Importantly—and consistent with the assumptions of our argument—Belaúnde did not address peasant mobilization through repression (Handelman, 2014, 122). Instead, Belaúnde sought to invest in new bureaucratic agencies to facilitate his goals of preventing the spread and escalation of peasant mobilization. The Belaúnde government’s 1963 “Action Plan,” for example, advocated, “send[ing] multiple commissions to different parts of the country where [land] invasions have happened or are likely to occur due to existing tensions” (Belaúnde Terry, 1964, 45, author translation). These commissions would be comprised of civilian bureaucrats, who were “representatives of government ministries and institutions” and who would be in charge of “establishing themselves in the place” and “making possible the regular channeling of the comuneros’ [peasants’] demands” (Belaúnde Terry, 1964, 45–46, author translation). A core part of this Plan entailed establishing bureaucratic agencies, like SIPA and CP, in the areas where mobilization had occurred to respond to the peasants’ demands. His administration stipulated that this work should occur “immediately” (Belaúnde Terry, 1964, 47–50). 54 Through these agencies, Belaúnde hoped to preserve his hold on power in the face of a growing rural threat.
This section has shown that peasant mobilization was an especially salient concern during Belaúnde’s first years in office.
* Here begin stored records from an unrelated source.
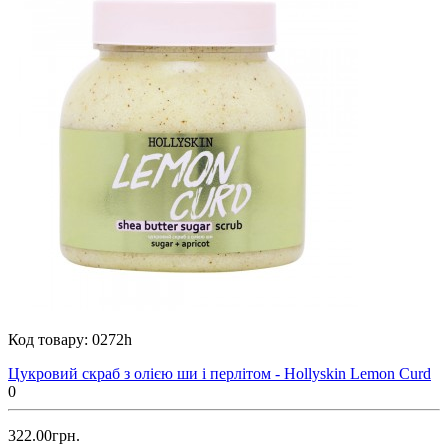
Код товару:
0272h
Цукровий скраб з олією ши і перлітом - Hollyskin Lemon Curd
0
322.00грн.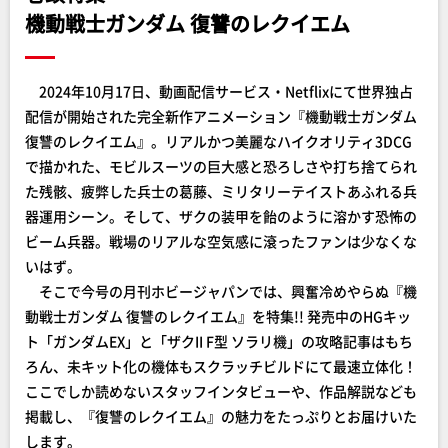
機動戦士ガンダム 復讐のレクイエム
2024年10月17日、動画配信サービス・Netflixにて世界独占
配信が開始された完全新作アニメーション『機動戦士ガンダム
復讐のレクイエム』。リアルかつ美麗なハイクオリティ3DCG
で描かれた、モビルスーツの巨大感と恐ろしさや打ち捨てられ
た残骸、疲弊した兵士の葛藤、ミリタリーテイストあふれる兵
器運用シーン。そして、ザクの装甲を飴のように溶かす恐怖の
ビーム兵器。戦場のリアルな空気感に滾ったファンは少なくな
いはず。
そこで今号の月刊ホビージャパンでは、興奮冷めやらぬ『機
動戦士ガンダム 復讐のレクイエム』を特集!! 発売中のHGキッ
ト「ガンダムEX」と「ザクII F型 ソラリ機」の攻略記事はもち
ろん、未キット化の機体もスクラッチビルドにて最速立体化！
ここでしか読めないスタッフインタビューや、作品解説なども
掲載し、『復讐のレクイエム』の魅力をたっぷりとお届けいた
します。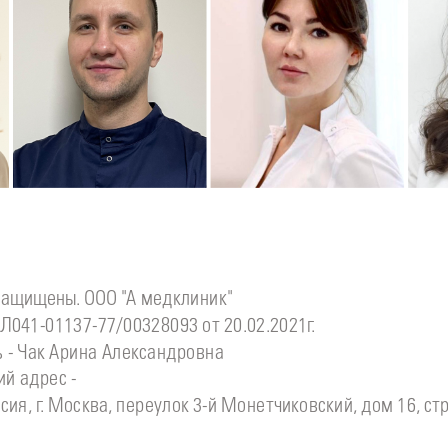
Подробнее
о
Подробнее
о
П
Стоматолог детский
Стоматолог-хирург
С
инова
Симонов
Ситдикова
Дмитрий
Алина
Ильясовна
защищены. ООО "А медклиник"
Л041-01137-77/00328093 от 20.02.2021г.
 - Чак Арина Александровна
й адрес -
сия, г. Москва, переулок 3-й Монетчиковский, дом 16, стр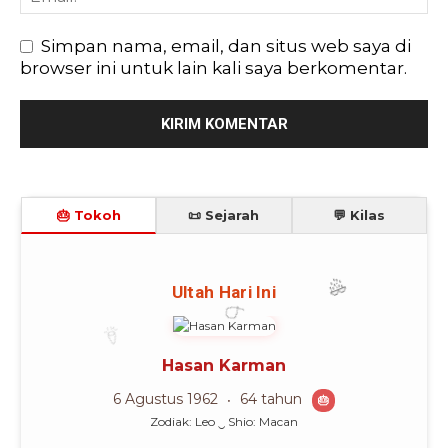
Simpan nama, email, dan situs web saya di
browser ini untuk lain kali saya berkomentar.
🎂 Tokoh
📜 Sejarah
💬 Kilas
🎈
🎉
Ultah Hari Ini
🎊
Hasan Karman
6 Agustus 1962
64 tahun
🎂
Zodiak: Leo ‿ Shio: Macan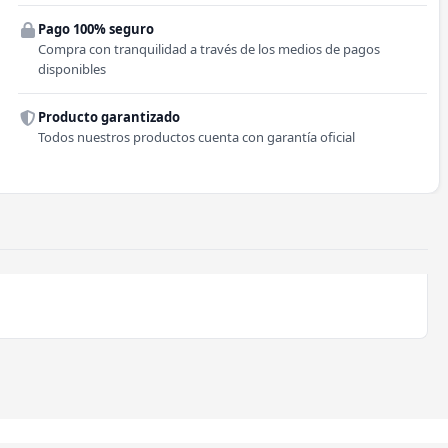
Pago 100% seguro
Comuna
Compra con tranquilidad a través de los medios de pagos
disponibles
Producto garantizado
Todos nuestros productos cuenta con garantía oficial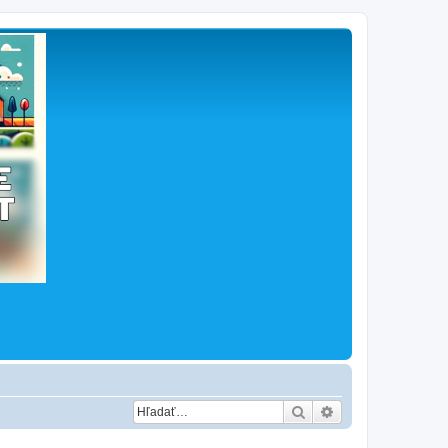
Hľadať
Rozšírené vyhľad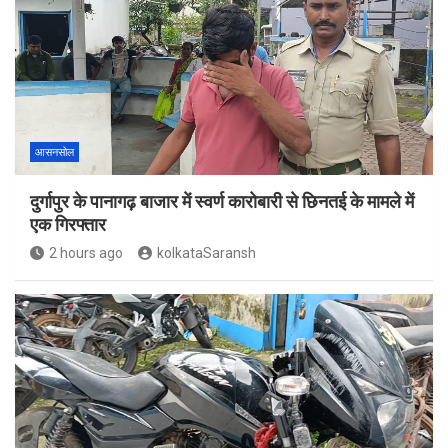
आसनसोल
दुर्गापुर के पानागढ़ बाजार में स्वर्ण कारोबारी से छिनतई के मामले में
एक गिरफ्तार
2 hours ago
kolkataSaransh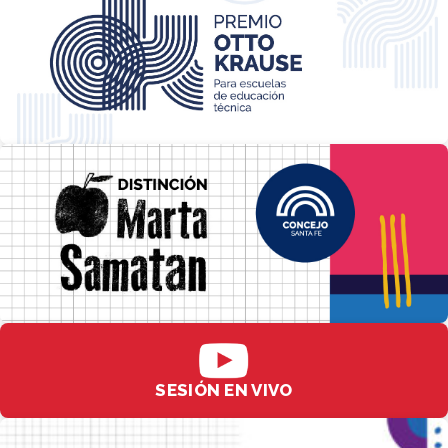
SESIÓN EN VIVO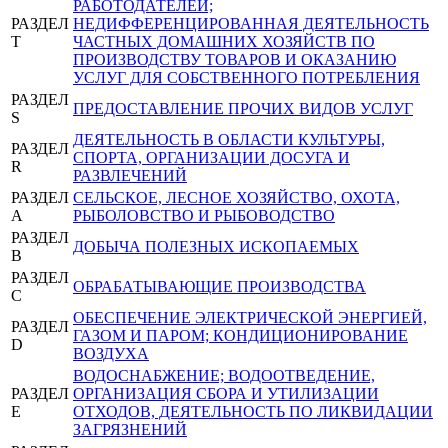
РАБОТОДАТЕЛЕЙ;
РАЗДЕЛ
НЕДИФФЕРЕНЦИРОВАННАЯ ДЕЯТЕЛЬНОСТЬ
T
ЧАСТНЫХ ДОМАШНИХ ХОЗЯЙСТВ ПО
ПРОИЗВОДСТВУ ТОВАРОВ И ОКАЗАНИЮ
УСЛУГ ДЛЯ СОБСТВЕННОГО ПОТРЕБЛЕНИЯ
РАЗДЕЛ
ПРЕДОСТАВЛЕНИЕ ПРОЧИХ ВИДОВ УСЛУГ
S
ДЕЯТЕЛЬНОСТЬ В ОБЛАСТИ КУЛЬТУРЫ,
РАЗДЕЛ
СПОРТА, ОРГАНИЗАЦИИ ДОСУГА И
R
РАЗВЛЕЧЕНИЙ
РАЗДЕЛ
СЕЛЬСКОЕ, ЛЕСНОЕ ХОЗЯЙСТВО, ОХОТА,
A
РЫБОЛОВСТВО И РЫБОВОДСТВО
РАЗДЕЛ
ДОБЫЧА ПОЛЕЗНЫХ ИСКОПАЕМЫХ
B
РАЗДЕЛ
ОБРАБАТЫВАЮЩИЕ ПРОИЗВОДСТВА
C
ОБЕСПЕЧЕНИЕ ЭЛЕКТРИЧЕСКОЙ ЭНЕРГИЕЙ,
РАЗДЕЛ
ГАЗОМ И ПАРОМ; КОНДИЦИОНИРОВАНИЕ
D
ВОЗДУХА
ВОДОСНАБЖЕНИЕ; ВОДООТВЕДЕНИЕ,
РАЗДЕЛ
ОРГАНИЗАЦИЯ СБОРА И УТИЛИЗАЦИИ
E
ОТХОДОВ, ДЕЯТЕЛЬНОСТЬ ПО ЛИКВИДАЦИИ
ЗАГРЯЗНЕНИЙ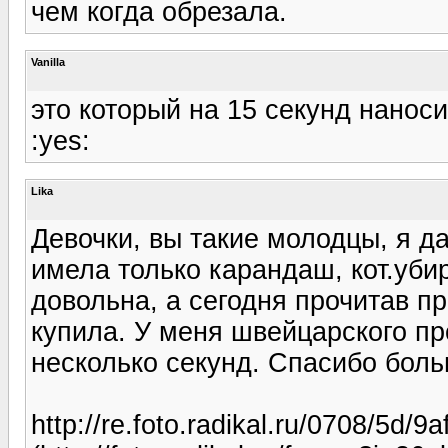
чем когда обрезала.
Vanilla
это который на 15 секунд нанос
:yes:
Lika
Девочки, вы такие молодцы, я да
имела только карандаш, кот.уби
довольна, а сегодня прочитав пр
купила. У меня швейцарского пр
несколько секунд. Спасибо бол
http://re.foto.radikal.ru/0708/5d/9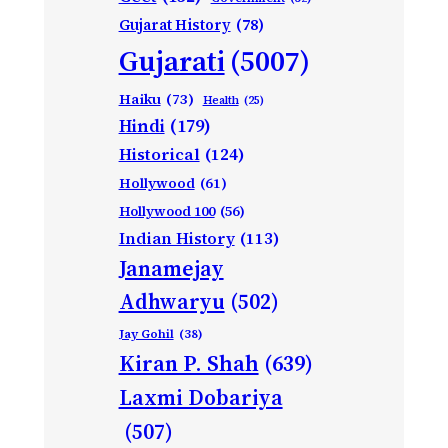
Gujarat History
(78)
Gujarati
(5007)
Haiku
(73)
Health
(25)
Hindi
(179)
Historical
(124)
Hollywood
(61)
Hollywood 100
(56)
Indian History
(113)
Janamejay
Adhwaryu
(502)
Jay Gohil
(38)
Kiran P. Shah
(639)
Laxmi Dobariya
(507)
To address this issue, the Peruvian national government invested in the establishment of bureaucratic offices in the peripheral areas where there was a recent history of peasant mobilization. In the next section, we analyze the persistence of this bureaucratic infrastructure and its longer-term effects.
The Legacies of Bureaucratic Presence
A central characteristic of investments in bureaucratic agencies is their tendency to endure. Creating government offices can be expensive—both in absolute terms and the opportunity cost of foregoing other policy priorities. Even in areas where local officials are politically aligned with the national executive, state-appointed bureaucrats provide something of an insurance policy; if local political conditions change, the incumbent retains a reliable agent in that area. 55 As such, once agencies are established, they are unlikely to be actively disbanded by future incumbents. Furthermore, the returns to state presence increase over time. While bureaucrats may initially have limited knowledge about the contexts in which they work, their personal knowledge of an area increases over time. 56
Consistent with these observations, Belaúnde’s investments in bureaucratic offices did, in fact, endure. The military government of General Juan Velasco (1968–1975), who had deposed Belaúnde in a military coup, launched a radical land reform program that expanded on the prior work of Belaúnde’s government. The speed with which Velasco implemented his land reform demonstrated his reliance on existing bureaucratic infrastructure. He “grafted land reform implementation on top of existing Agrarian Zones and their operational offices,” which had been established by SIPA (Albertus, 2021, 229). As Table A9 in the Appendix shows, there exists a strong positive relationship between the existence of a SIPA office established during Belaúnde’s government and land redistributed under the later military government. While peasant mobilization may not have led to the adoption of land reform (Albertus, 2015), it appears to have created the bureaucratic infrastructure required for its implementation.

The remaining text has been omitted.